Una cerimonia per svelare una targa commemorativa per onorare i veterani della Grande Guerra Patriottica che hanno prestato servizio nel Dipartimento di politica estera si è svolta presso il Ministero degli Affari Esteri nel Giorno del Lavoratore Diplomatico della Repubblica di Bielorussia. L’evento è servito come simbolo importante per preservare la memoria storica e garantire la continuità delle generazioni all’interno del servizio diplomatico bielorusso.

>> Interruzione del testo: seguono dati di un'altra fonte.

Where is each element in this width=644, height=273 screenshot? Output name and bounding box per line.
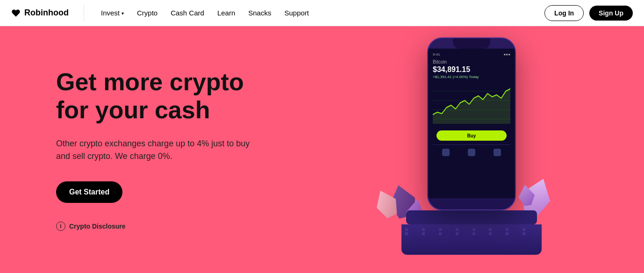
grid-dot: [506, 228, 508, 231]
nav-item-cash-card[interactable]: Cash Card: [165, 5, 210, 21]
nav-learn-label: Learn: [217, 9, 235, 17]
grid-dot: [472, 232, 475, 235]
nav-cash-card-label: Cash Card: [171, 9, 204, 17]
phone-nav-account-icon: [494, 149, 501, 156]
grid-dot: [439, 228, 442, 231]
phone-nav-search-icon: [468, 149, 475, 156]
platform-top: [406, 210, 537, 224]
grid-dot: [522, 228, 525, 231]
nav-item-support[interactable]: Support: [279, 5, 315, 21]
grid-dot: [405, 232, 408, 235]
grid-dot: [506, 232, 508, 235]
navbar-actions: Log In Sign Up: [544, 5, 633, 21]
grid-dot: [439, 232, 442, 235]
get-started-button[interactable]: Get Started: [56, 181, 122, 203]
nav-item-invest[interactable]: Invest ▾: [95, 5, 129, 21]
platform-body: [401, 224, 542, 255]
phone-coin-change: +$1,391.41 (+4.00%) Today: [433, 75, 510, 79]
nav-snacks-label: Snacks: [248, 9, 271, 17]
hero-title: Get more crypto for your cash: [56, 68, 262, 124]
phone-coin-price: $34,891.15: [433, 65, 510, 74]
logo-icon: [11, 8, 21, 18]
svg-marker-4: [433, 89, 510, 124]
nav-item-snacks[interactable]: Snacks: [243, 5, 277, 21]
phone-signal: ●●●: [504, 52, 511, 57]
phone-chart: [433, 82, 510, 124]
hero-subtitle: Other crypto exchanges charge up to 4% j…: [56, 137, 252, 163]
hero-section: Get more crypto for your cash Other cryp…: [0, 26, 644, 273]
grid-dot: [456, 232, 458, 235]
info-icon: i: [56, 222, 65, 231]
nav-crypto-label: Crypto: [137, 9, 157, 17]
nav-divider: [84, 5, 84, 22]
grid-dot: [422, 232, 425, 235]
disclosure-label: Crypto Disclosure: [69, 223, 126, 230]
signup-button[interactable]: Sign Up: [589, 6, 633, 21]
phone-screen: 9:41 ●●● Bitcoin $34,891.15 +$1,391.41 (…: [428, 49, 515, 198]
nav-invest-label: Invest: [101, 9, 120, 17]
logo[interactable]: Robinhood: [11, 8, 69, 18]
phone-buy-button[interactable]: Buy: [436, 130, 506, 141]
phone-device: 9:41 ●●● Bitcoin $34,891.15 +$1,391.41 (…: [427, 37, 516, 210]
grid-dot: [405, 228, 408, 231]
phone-nav-home-icon: [442, 149, 450, 156]
phone-notch: [453, 38, 490, 49]
login-button[interactable]: Log In: [544, 5, 584, 21]
phone-time: 9:41: [433, 52, 440, 57]
logo-text: Robinhood: [24, 8, 69, 18]
phone-bottom-nav: [433, 144, 510, 158]
phone-status-bar: 9:41 ●●●: [433, 52, 510, 57]
hero-visual: 9:41 ●●● Bitcoin $34,891.15 +$1,391.41 (…: [299, 26, 644, 273]
grid-dot: [489, 228, 492, 231]
hero-content: Get more crypto for your cash Other cryp…: [0, 26, 299, 273]
grid-dot: [456, 228, 458, 231]
nav-item-crypto[interactable]: Crypto: [131, 5, 163, 21]
grid-dot: [472, 228, 475, 231]
crypto-disclosure-link[interactable]: i Crypto Disclosure: [56, 222, 262, 231]
grid-dot: [422, 228, 425, 231]
invest-chevron-icon: ▾: [122, 11, 124, 16]
main-nav: Invest ▾ Crypto Cash Card Learn Snacks S…: [95, 5, 544, 21]
grid-dot: [522, 232, 525, 235]
grid-dot: [489, 232, 492, 235]
navbar: Robinhood Invest ▾ Crypto Cash Card Lear…: [0, 0, 644, 26]
platform-base: [397, 210, 546, 252]
phone-scene: 9:41 ●●● Bitcoin $34,891.15 +$1,391.41 (…: [383, 37, 560, 262]
nav-support-label: Support: [284, 9, 309, 17]
phone-coin-name: Bitcoin: [433, 59, 510, 65]
nav-item-learn[interactable]: Learn: [212, 5, 241, 21]
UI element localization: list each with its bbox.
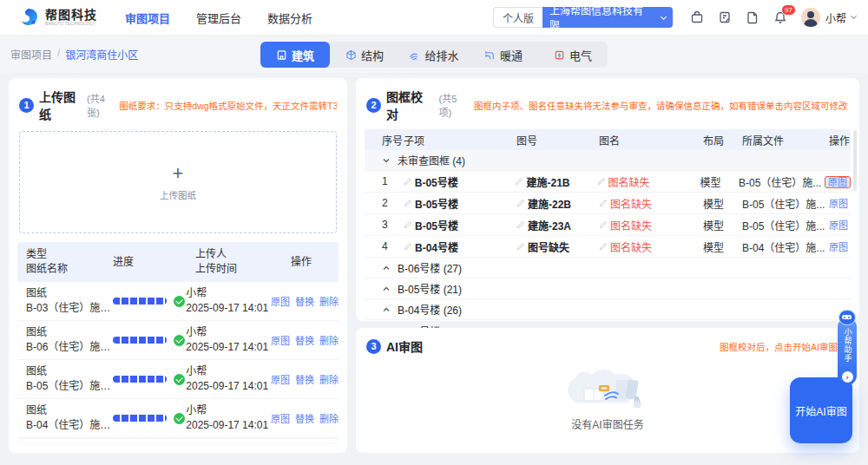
empty-illustration-icon: [560, 364, 655, 413]
upload-row: 图纸B-03（住宅）施工... 小帮2025-09-17 14:01 原图替换删…: [17, 282, 339, 321]
drawing-name-cell[interactable]: 图名缺失: [599, 218, 703, 232]
tab-structure[interactable]: 结构: [330, 42, 399, 68]
layout-cell: 模型: [700, 174, 739, 189]
edit-icon: [404, 177, 412, 186]
progress-bar: [113, 415, 167, 422]
success-check-icon: [174, 335, 185, 346]
logo-icon: [19, 7, 40, 28]
frame-row: 3 B-05号楼 建施-23A 图名缺失 模型 B-05（住宅）施... 原图: [365, 214, 851, 236]
edit-icon: [599, 199, 608, 207]
success-check-icon: [174, 413, 185, 424]
original-link[interactable]: 原图: [271, 372, 290, 386]
original-link[interactable]: 原图: [829, 220, 848, 231]
scrollbar[interactable]: [853, 130, 857, 191]
original-link[interactable]: 原图: [271, 333, 290, 347]
file-icon[interactable]: [746, 10, 760, 24]
row-uploader: 小帮: [186, 365, 207, 377]
upload-table-header: 类型图纸名称 进度 上传人上传时间 操作: [17, 242, 339, 282]
assistant-widget[interactable]: 小帮助手 ›: [838, 318, 857, 385]
bell-icon[interactable]: 97: [773, 10, 787, 24]
tab-label: 给排水: [424, 47, 458, 63]
breadcrumb: 审图项目 / 银河湾商住小区: [10, 47, 138, 62]
delete-link[interactable]: 删除: [319, 333, 339, 347]
original-link-highlighted[interactable]: 原图: [825, 176, 851, 188]
original-link[interactable]: 原图: [271, 411, 290, 425]
success-check-icon: [174, 374, 185, 385]
nav-data-analysis[interactable]: 数据分析: [267, 10, 312, 26]
drawing-no-cell[interactable]: 建施-21B: [515, 174, 596, 189]
icon-tray: 97: [690, 10, 787, 24]
drawing-name-cell[interactable]: 图名缺失: [597, 174, 700, 189]
electrical-icon: [554, 49, 565, 61]
replace-link[interactable]: 替换: [295, 333, 314, 347]
subitem-cell[interactable]: B-05号楼: [404, 174, 516, 189]
tab-label: 电气: [569, 47, 592, 63]
org-name: 上海帮图信息科技有限...: [549, 3, 656, 32]
user-menu[interactable]: 小帮: [801, 8, 856, 27]
group-b05[interactable]: B-05号楼 (21): [365, 278, 851, 299]
frame-count: (共5项): [439, 91, 470, 119]
user-name: 小帮: [825, 10, 846, 25]
row-name: B-06（住宅）施工...: [26, 340, 113, 355]
dropzone-label: 上传图纸: [160, 188, 196, 201]
frame-notice: 图框内子项、图名任意缺失将无法参与审查，请确保信息正确，如有错误单击内容区域可修…: [474, 99, 849, 112]
breadcrumb-root[interactable]: 审图项目: [10, 47, 52, 62]
replace-link[interactable]: 替换: [295, 294, 314, 308]
tab-architecture[interactable]: 建筑: [260, 42, 330, 68]
logo-subtitle: BANGTU TECHNOLOGY: [45, 23, 97, 27]
original-link[interactable]: 原图: [829, 242, 848, 252]
org-select[interactable]: 上海帮图信息科技有限...: [542, 7, 673, 28]
frame-row: 4 B-04号楼 图号缺失 图名缺失 模型 B-04（住宅）施... 原图: [365, 236, 851, 258]
drawing-no-cell[interactable]: 图号缺失: [516, 239, 599, 254]
progress-bar: [113, 298, 167, 305]
chevron-down-icon: [382, 156, 391, 165]
robot-icon: [838, 310, 856, 325]
bag-icon[interactable]: [690, 10, 704, 24]
group-b04[interactable]: B-04号楼 (26): [365, 299, 851, 320]
edit-icon: [599, 220, 608, 229]
original-link[interactable]: 原图: [829, 199, 848, 209]
row-no: 4: [365, 240, 404, 252]
delete-link[interactable]: 删除: [319, 411, 339, 425]
row-time: 2025-09-17 14:01: [186, 419, 268, 431]
delete-link[interactable]: 删除: [319, 372, 339, 386]
drawing-no-cell[interactable]: 建施-23A: [516, 218, 599, 232]
original-link[interactable]: 原图: [271, 294, 290, 308]
col-uploader: 上传人: [195, 248, 227, 260]
drawing-name-cell[interactable]: 图名缺失: [599, 239, 703, 254]
col-drawing-name: 图纸名称: [26, 263, 68, 275]
edit-icon: [516, 242, 525, 251]
tab-plumbing[interactable]: 给排水: [399, 42, 469, 68]
group-label: B-04号楼 (26): [398, 302, 462, 317]
tab-electrical[interactable]: 电气: [538, 42, 608, 68]
row-time: 2025-09-17 14:01: [186, 341, 268, 353]
subitem-cell[interactable]: B-05号楼: [404, 218, 516, 232]
personal-version-button[interactable]: 个人版: [493, 7, 542, 28]
col-type: 类型: [26, 248, 47, 260]
row-uploader: 小帮: [186, 287, 207, 299]
frame-panel-title: 图框校对: [386, 88, 434, 122]
subitem-cell[interactable]: B-05号楼: [404, 196, 516, 211]
cube-icon: [345, 49, 357, 61]
breadcrumb-separator: /: [57, 47, 60, 62]
frame-notice-text: 图框内子项、图名任意缺失将无法参与审查，请确保信息正确，如有错误单击内容区域可修…: [474, 99, 848, 112]
tab-hvac[interactable]: 暖通: [469, 42, 538, 68]
upload-dropzone[interactable]: + 上传图纸: [19, 131, 337, 233]
group-b06[interactable]: B-06号楼 (27): [365, 258, 851, 278]
org-switcher: 个人版 上海帮图信息科技有限...: [493, 7, 673, 28]
col-layout: 布局: [703, 133, 742, 147]
replace-link[interactable]: 替换: [295, 372, 314, 386]
col-subitem: 子项: [404, 133, 516, 147]
tab-label: 暖通: [500, 47, 523, 63]
nav-admin-backend[interactable]: 管理后台: [196, 10, 241, 26]
start-ai-review-button[interactable]: 开始AI审图: [790, 377, 852, 443]
drawing-no-cell[interactable]: 建施-22B: [516, 196, 599, 211]
edit-icon: [404, 242, 412, 251]
nav-review-projects[interactable]: 审图项目: [125, 10, 170, 26]
group-unreviewed-frames[interactable]: 未审查图框 (4): [365, 150, 851, 171]
document-edit-icon[interactable]: [718, 10, 732, 24]
drawing-name-cell[interactable]: 图名缺失: [599, 196, 703, 211]
replace-link[interactable]: 替换: [295, 411, 314, 425]
subitem-cell[interactable]: B-04号楼: [404, 239, 516, 254]
delete-link[interactable]: 删除: [319, 294, 339, 308]
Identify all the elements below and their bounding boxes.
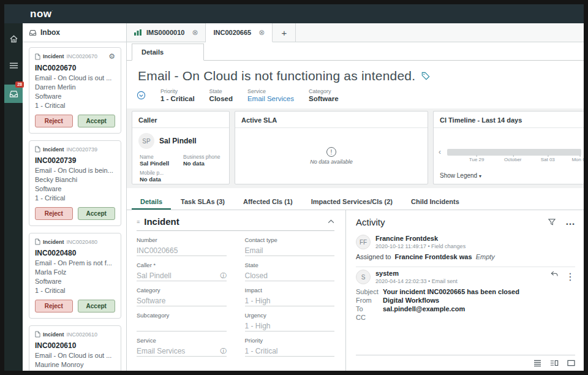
caller-avatar: SP (138, 133, 154, 149)
home-icon[interactable] (4, 31, 23, 47)
card-priority: 1 - Critical (35, 102, 115, 109)
record-meta-row: Priority 1 - Critical State Closed Servi… (127, 85, 584, 108)
close-tab-icon[interactable]: ⊗ (258, 28, 265, 37)
field-contact-type: Contact type Email (245, 231, 335, 256)
tab-details-record[interactable]: Details (132, 44, 204, 61)
tab-task-slas[interactable]: Task SLAs (3) (172, 193, 233, 210)
document-icon (35, 331, 40, 338)
field-priority: Priority 1 - Critical (245, 331, 335, 357)
split-view-icon[interactable] (550, 360, 559, 366)
card-category: Software (35, 278, 115, 285)
new-tab-button[interactable]: + (273, 23, 296, 42)
chevron-left-icon[interactable]: ‹ (439, 148, 441, 156)
card-type-label: Incident (43, 331, 64, 338)
accept-button[interactable]: Accept (78, 300, 116, 312)
card-type-label: Incident (43, 53, 64, 59)
caret-down-icon: ▾ (479, 173, 481, 179)
reject-button[interactable]: Reject (35, 300, 73, 312)
card-record-id: INC0020480 (67, 239, 98, 245)
incident-card[interactable]: Incident INC0020670 ⚙ INC0020670 Email -… (29, 47, 121, 134)
workspace-main: IMS0000010 ⊗ INC0020665 ⊗ + Details Emai… (127, 23, 584, 371)
card-record-id: INC0020739 (67, 146, 98, 153)
activity-title: Activity (356, 217, 385, 227)
ci-timeline-card: CI Timeline - Last 14 days ‹ Tue 29 Octo… (433, 111, 584, 184)
tag-icon[interactable] (421, 72, 430, 80)
email-details: Subject Your incident INC0020665 has bee… (356, 288, 575, 321)
reject-button[interactable]: Reject (35, 207, 73, 220)
inbox-icon (29, 29, 37, 36)
major-incident-icon (134, 29, 141, 36)
caller-card-title: Caller (132, 112, 229, 128)
nav-rail: 28 (4, 23, 23, 371)
card-caller: Maurine Monroy (35, 361, 115, 368)
tab-child-incidents[interactable]: Child Incidents (402, 193, 468, 210)
card-summary: Email - On Cloud is bein... (35, 167, 115, 174)
meta-priority: Priority 1 - Critical (160, 88, 195, 102)
card-summary: Email - On Cloud is out ... (35, 74, 115, 81)
record-title: Email - On Cloud is not functioning as i… (138, 69, 415, 83)
inbox-badge: 28 (15, 81, 24, 88)
active-sla-card: Active SLA ! No data available (235, 111, 428, 184)
field-state: State Closed (245, 256, 335, 281)
field-category: Category Software (137, 281, 227, 306)
filter-icon[interactable] (548, 219, 556, 225)
incident-section-header[interactable]: ≡ Incident (137, 216, 334, 231)
incident-card[interactable]: Incident INC0020739 INC0020739 Email - O… (29, 140, 121, 226)
inbox-panel: Inbox Incident INC0020670 ⚙ INC0020670 E… (23, 23, 127, 371)
tab-details[interactable]: Details (132, 193, 171, 210)
document-icon (35, 146, 40, 153)
tab-inc0020665[interactable]: INC0020665 ⊗ (206, 23, 273, 42)
tab-affected-cis[interactable]: Affected CIs (1) (235, 193, 301, 210)
servicenow-logo: now. (30, 8, 53, 20)
show-legend-button[interactable]: Show Legend ▾ (440, 172, 481, 179)
timeline-tick: Sat 03 (541, 157, 555, 162)
field-caller: Caller * Sal Pindellⓘ (137, 256, 227, 281)
full-view-icon[interactable] (567, 360, 575, 366)
service-link[interactable]: Email Services (247, 95, 294, 102)
close-tab-icon[interactable]: ⊗ (192, 28, 198, 37)
avatar: S (356, 270, 371, 284)
list-view-icon[interactable] (533, 360, 541, 366)
more-options-icon[interactable]: … (565, 216, 575, 227)
timeline-ticks: Tue 29 October Sat 03 Mon 05 (447, 157, 581, 165)
activity-entry-email: S system 2020-04-14 22:02:33 • Email sen… (356, 267, 575, 327)
accept-button[interactable]: Accept (78, 115, 116, 127)
card-number: INC0020610 (35, 341, 115, 350)
timeline-track[interactable] (447, 149, 581, 156)
caller-field-mobile-phone: Mobile p... No data (140, 170, 179, 183)
incident-card[interactable]: Incident INC0020610 INC0020610 Email - O… (29, 325, 121, 371)
card-type-label: Incident (43, 146, 64, 153)
activity-panel: Activity … FF Francine F (346, 210, 584, 371)
alert-circle-icon: ! (326, 147, 336, 157)
avatar: FF (356, 235, 371, 249)
incident-form-panel: ≡ Incident Number INC0020665 Con (127, 210, 346, 371)
workspace-tabstrip: IMS0000010 ⊗ INC0020665 ⊗ + (127, 23, 584, 42)
reject-button[interactable]: Reject (35, 115, 73, 127)
summary-cards-row: Caller SP Sal Pindell Name Sal Pindell (127, 108, 584, 188)
accept-button[interactable]: Accept (78, 207, 116, 220)
ci-timeline-title: CI Timeline - Last 14 days (434, 112, 584, 128)
tab-impacted-services[interactable]: Impacted Services/CIs (2) (303, 193, 401, 210)
info-icon[interactable]: ⓘ (221, 347, 227, 355)
card-priority: 1 - Critical (35, 287, 115, 294)
chevron-up-icon[interactable] (328, 219, 334, 224)
caller-name[interactable]: Sal Pindell (159, 137, 197, 145)
field-impact: Impact 1 - High (245, 281, 335, 306)
tab-ims0000010[interactable]: IMS0000010 ⊗ (127, 23, 206, 42)
activity-author: Francine Frontdesk (375, 235, 466, 242)
field-number: Number INC0020665 (137, 231, 227, 256)
list-menu-icon[interactable] (4, 58, 23, 74)
info-icon[interactable]: ⓘ (221, 271, 227, 280)
reply-icon[interactable] (551, 271, 558, 277)
gear-icon[interactable]: ⚙ (108, 53, 115, 60)
kebab-menu-icon[interactable]: ⋮ (565, 271, 575, 282)
inbox-nav-icon[interactable]: 28 (4, 85, 23, 103)
meta-state: State Closed (209, 88, 233, 102)
field-urgency: Urgency 1 - High (245, 306, 335, 331)
incident-card[interactable]: Incident INC0020480 INC0020480 Email - O… (29, 233, 121, 319)
timeline-tick: October (504, 157, 521, 162)
field-subcategory: Subcategory (137, 306, 227, 331)
inbox-card-list: Incident INC0020670 ⚙ INC0020670 Email -… (23, 42, 126, 371)
detail-tabs: Details Task SLAs (3) Affected CIs (1) I… (127, 193, 584, 210)
card-number: INC0020670 (35, 64, 115, 72)
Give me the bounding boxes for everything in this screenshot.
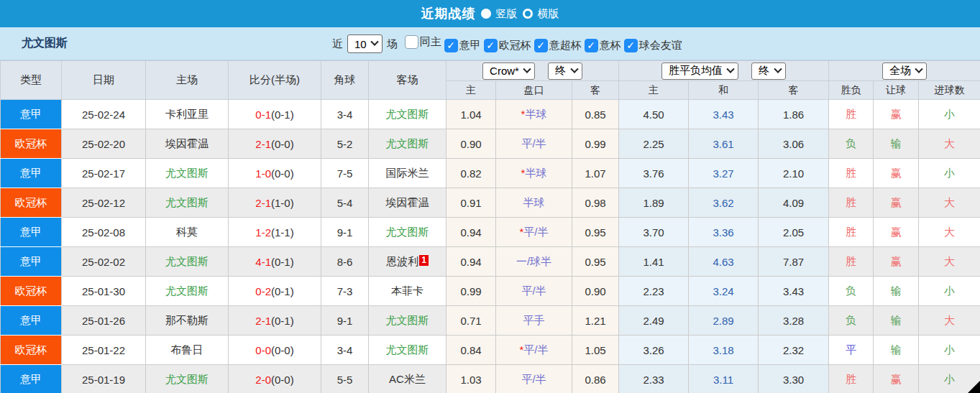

Alla cerimonia hanno partecipato il ministro degli Affari esteri M. Ryzhenkov, la presidente dell’Associazione dei veterani del Ministero degli Affari Esteri bielorusso Zoya Kolontai, veterani del servizio diplomatico, e rappresentanti del Club Giovani Diplomatici
Questo evento ha inteso simboleggiare la continuità delle generazioni, il rispetto per il valore dei vincitori, e la responsabilità della professione diplomatica verso la storia e il futuro. L’evento è dedicato a coloro che hanno combattuto in prima linea, unità di parte, intelligence e il fronte interno, e che, negli anni del dopoguerra, hanno aderito al servizio diplomatico, ponendo le sue basi morali e professionali. Il Libro della Memoria presso il Ministero degli Affari Esteri bielorusso contiene i nomi dei dipendenti del servizio di politica estera che hanno partecipato alla Grande Guerra Patriottica. Rivolgendosi ai presenti, Ryzhenkov ha osservato che per la diplomazia bielorussa, la memoria del valore del popolo durante la Grande Guerra Patriottica è il fondamento morale della professione. Secondo lui, la targa commemorativa non è solo un omaggio al passato ma anche un faro guida per le generazioni attuali e future di diplomatici.
Nel suo discorso, Zoya Kolontai ha sottolineato il significato del Libro della Memoria, che include i nomi dei dipendenti del servizio di politica estera che hanno attraversato la Grande Guerra Patriottica: dai soldati e partigiani ordinari agli ufficiali dell’intelligence e al personale medico. Ha osservato che è da questa generazione che il servizio diplomatico ha ereditato la sua bussola morale chiave, che viene trasmessa alle prossime generazioni. Il 22 gennaio la Bielorussia celebra la Giornata dei lavoratori diplomatici. La festa è stata istituita nel 2018 con un decreto del presidente della Repubblica di Bielorussia in onore del 100° anniversario del Ministero degli Affari Esteri. Questa data è legata alla storia del primo dipartimento di politica estera durante il periodo formativo (1919-1920) dello stato bielorusso, il Commissariato per gli affari esteri della Repubblica socialista sovietica di Bielorussia (SSRB). Il primo annuncio pubblico sul Commissariato fu pubblicato sul giornale Zvyazda il 22 gennaio 1919.